Petit à petit, il se dirige vers d’autres lieux de plaisir, sans oublier toutefois La Goulue. Le 6 avril 1895, elle lui adresse la lettre suivante: “ Mon cher ami, je serai chez toi le 8 avril à 2h de l’après midi. Je serais bien contente si tu avais le temps de peindre quelque chose sur ma baraque. Elle est au Trône. Je suis placée en entrant à gauche. J’ai une très bonne place. Tu me diras où il faut que j’achète mes toiles. Je te les donnerai dans la journée même. ”

Il réalise aussitôt deux panneaux. L’un met en scène La Goulue et Valentin le Désossé sur la piste du bal. L’autre rend hommage à la reine du quadrille reconvertie dans la danse du ventre. En septembre 1900, à la Foire du Trône, il l’aperçoit dans sa roulotte, vivant entre un chien perdu et une hirondelle apprivoisée. L’odeur de ménagerie le saisit à la gorge. Il n’éprouve même pas l’envie de saluer la ruine qu’elle est devenue. Il sait que c’est la fin d’un monde. Il ignore qu’il s’agit aussi du début d’une légende.

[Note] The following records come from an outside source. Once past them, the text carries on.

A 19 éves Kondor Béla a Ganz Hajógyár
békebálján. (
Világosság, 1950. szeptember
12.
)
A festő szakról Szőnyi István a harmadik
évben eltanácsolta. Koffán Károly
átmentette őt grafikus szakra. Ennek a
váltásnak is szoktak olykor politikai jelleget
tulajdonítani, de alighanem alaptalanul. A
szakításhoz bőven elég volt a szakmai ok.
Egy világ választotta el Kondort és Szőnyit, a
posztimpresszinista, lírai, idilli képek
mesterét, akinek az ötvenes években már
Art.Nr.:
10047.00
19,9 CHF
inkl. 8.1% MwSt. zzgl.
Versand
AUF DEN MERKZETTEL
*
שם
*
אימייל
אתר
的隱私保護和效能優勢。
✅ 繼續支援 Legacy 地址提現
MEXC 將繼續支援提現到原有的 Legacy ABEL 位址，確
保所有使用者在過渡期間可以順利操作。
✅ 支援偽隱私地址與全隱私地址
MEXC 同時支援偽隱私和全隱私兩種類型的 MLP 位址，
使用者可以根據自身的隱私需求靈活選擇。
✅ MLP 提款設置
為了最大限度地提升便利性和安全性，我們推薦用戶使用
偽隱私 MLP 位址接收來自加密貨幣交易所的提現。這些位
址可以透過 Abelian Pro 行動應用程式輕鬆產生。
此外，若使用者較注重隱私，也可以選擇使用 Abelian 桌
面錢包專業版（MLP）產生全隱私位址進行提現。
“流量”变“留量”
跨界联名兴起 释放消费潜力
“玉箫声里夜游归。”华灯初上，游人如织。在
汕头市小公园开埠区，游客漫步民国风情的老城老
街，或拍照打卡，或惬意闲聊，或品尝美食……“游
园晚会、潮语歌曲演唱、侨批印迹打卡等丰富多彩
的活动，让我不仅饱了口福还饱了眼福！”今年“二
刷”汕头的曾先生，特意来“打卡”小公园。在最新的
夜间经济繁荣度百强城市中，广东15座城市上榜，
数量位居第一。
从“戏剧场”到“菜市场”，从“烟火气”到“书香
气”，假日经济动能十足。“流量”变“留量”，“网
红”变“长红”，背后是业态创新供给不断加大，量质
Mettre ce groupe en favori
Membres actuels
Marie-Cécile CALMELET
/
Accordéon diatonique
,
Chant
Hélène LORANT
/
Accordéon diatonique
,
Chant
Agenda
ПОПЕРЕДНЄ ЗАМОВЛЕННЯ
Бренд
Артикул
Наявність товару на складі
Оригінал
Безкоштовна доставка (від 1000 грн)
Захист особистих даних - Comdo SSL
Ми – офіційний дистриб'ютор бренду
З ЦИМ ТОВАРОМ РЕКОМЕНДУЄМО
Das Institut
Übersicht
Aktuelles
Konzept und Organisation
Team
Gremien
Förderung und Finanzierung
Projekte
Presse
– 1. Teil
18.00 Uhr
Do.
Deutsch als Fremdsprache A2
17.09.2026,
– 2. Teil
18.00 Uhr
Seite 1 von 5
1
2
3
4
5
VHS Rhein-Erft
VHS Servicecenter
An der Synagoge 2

LA GOULUE, AMBASSADRICE DU PLAISIR

Elle s’appelle Louise Weber, on l’a surnommée La Goulue parce que, dès son adolescence, elle a pris l’habitude de “ sécher les fonds de verre dans les cabarets des fortifs ”. Née à Clichy, aux alentours de 1865, elle est élevée par une mère blanchisseuse. À 16 ans, à l’insu de sa maman, elle se rend au bal musette.
Un soir, deux de ses compagnons de valse, Charlot le déménageur et Charles Destauques, surnommé l’intrépide vide bouteille, l’entraînent au Grand Véfour. Les Messieurs l’invitent à danser, lui offrent des flûtes de champagne, jettent des louis dans ses cheveux et dans ses souliers. Son premier triomphe devant ses futurs inconditionnels. Joseph Oller, qui recherche des danseuses pour le Moulin Rouge, succombe à son charme et l’engage pour le grand quadrille.
Et c’est ainsi que cette fille publique inconnue, qui n’a rien d’une pin-up sexy devient du jour au lendemain la reine de la sensualité parisienne.
Saluant le public d’une irrespectueuse courbette, elle montre a qui veut bien le voir, le coeur qu’elle a fait broder sur la partie postérieure de sa culotte. Ses admirateurs, des hommes au-dessus de tout soupçons, portant habit noir et chapeau haut de forme, hurlent de bonheur lorsque du bout de sa chaussure, elle parvient à la fin du galop, à faire sauter leur chapeau. Elle affiche un caractère épouvantable et lorsqu’elle est de mauvaise humeur, personne n’ose lui adresser la parole… Elle se prend pour la reine de Paris, circule dans sa propre voiture attelée, le grand chic à l’époque, et arrive aux répétitions tenant une petite chèvre en laisse.